> _PROBLEM REQUIREMENTS_
The response has to reproduce all entries exactly while excluding their pictures.

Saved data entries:
##########
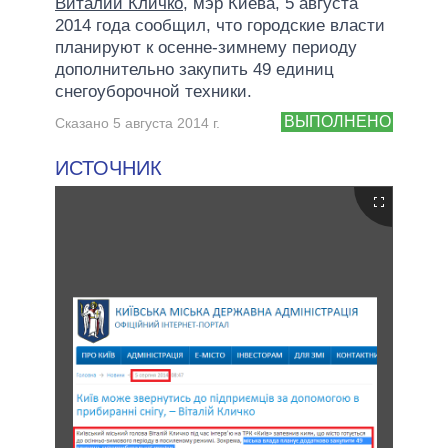
Виталий Кличко
, мэр Киева, 5 августа
2014 года сообщил, что городские власти
планируют к осенне-зимнему периоду
дополнительно закупить 49 единиц
снегоуборочной техники.
ВЫПОЛНЕНО
Сказано 5 августа 2014 г.
ИСТОЧНИК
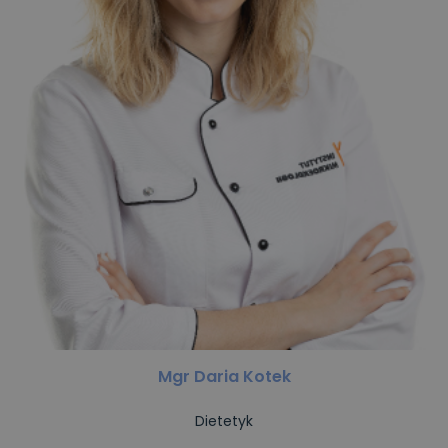
Mgr Daria Kotek
Dietetyk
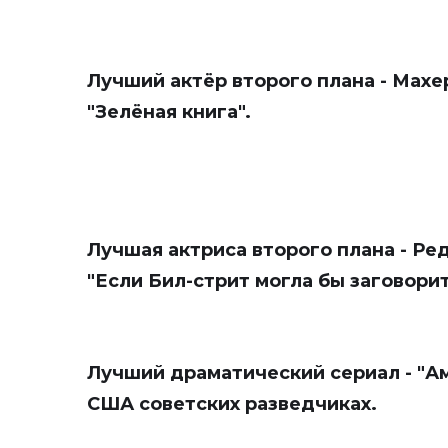
Лучший актёр второго плана - Махе
"Зелёная книга".
Лучшая актриса второго плана - Ре
"Если Бил-стрит могла бы заговорит
Лучший драматический сериал - "А
США советских разведчиках.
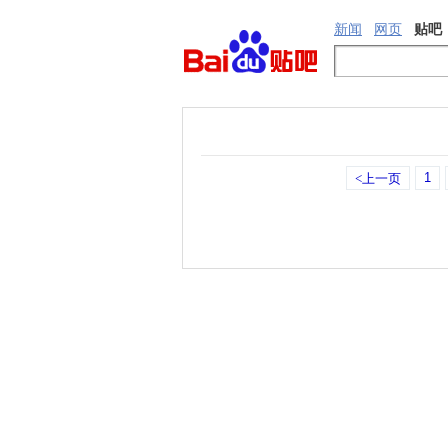
新闻
网页
贴吧
1
<上一页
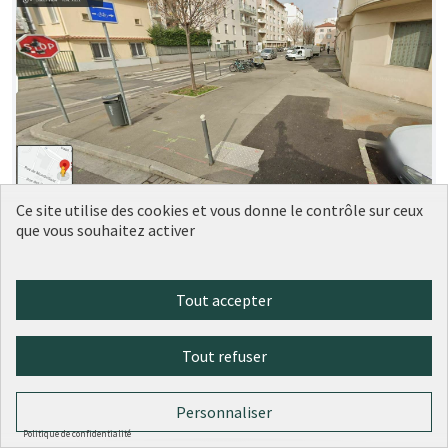
Ce site utilise des cookies et vous donne le contrôle sur ceux
Aménagement trottoir devant le 5
Soumise
que vous souhaitez activer
au vote
rue Rebatel, Lyon 3
LM
1
0
Tout accepter
Tout refuser
Personnaliser
Politique de confidentialité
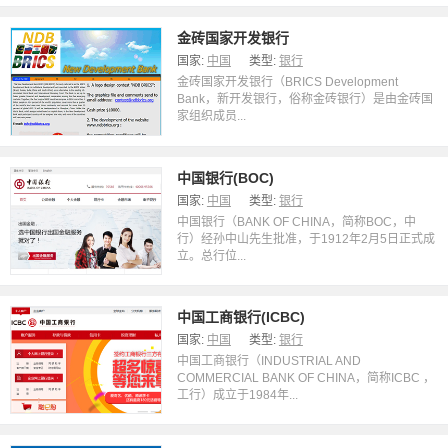
金砖国家开发银行
国家:
中国
类型:
银行
金砖国家开发银行（BRICS Development
Bank，新开发银行，俗称金砖银行）是由金砖国
家组织成员...
中国银行(BOC)
国家:
中国
类型:
银行
中国银行（BANK OF CHINA，简称BOC，中
行）经孙中山先生批准，于1912年2月5日正式成
立。总行位...
中国工商银行(ICBC)
国家:
中国
类型:
银行
中国工商银行（INDUSTRIAL AND
COMMERCIAL BANK OF CHINA，简称ICBC ，
工行）成立于1984年...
##########
> _WRITTEN RESPONSE_
Виталий Кличко
, мэр Киева, 5 августа
2014 года сообщил, что городские власти
планируют к осенне-зимнему периоду
дополнительно закупить 49 единиц
снегоуборочной техники.
ВЫПОЛНЕНО
Сказано 5 августа 2014 г.
ИСТОЧНИК
Mgr Daria Kotek
Dietetyk
Лучший актёр второго плана - Махе
"Зелёная книга".
Лучшая актриса второго плана - Ре
"Если Бил-стрит могла бы заговорит
Лучший драматический сериал - "А
США советских разведчиках.
新闻
网页
贴吧
1
<上一页
Ce site utilise des cookies et vous donne le contrôle sur ceux
Aménagement trottoir devant le 5
Soumise
que vous souhaitez activer
au vote
rue Rebatel, Lyon 3
LM
1
0
Tout accepter
Tout refuser
Personnaliser
Politique de confidentialité
金砖国家开发银行
国家:
中国
类型:
银行
金砖国家开发银行（BRICS Development
Bank，新开发银行，俗称金砖银行）是由金砖国
家组织成员...
中国银行(BOC)
国家:
中国
类型:
银行
中国银行（BANK OF CHINA，简称BOC，中
行）经孙中山先生批准，于1912年2月5日正式成
立。总行位...
中国工商银行(ICBC)
国家:
中国
类型:
银行
中国工商银行（INDUSTRIAL AND
COMMERCIAL BANK OF CHINA，简称ICBC ，
工行）成立于1984年...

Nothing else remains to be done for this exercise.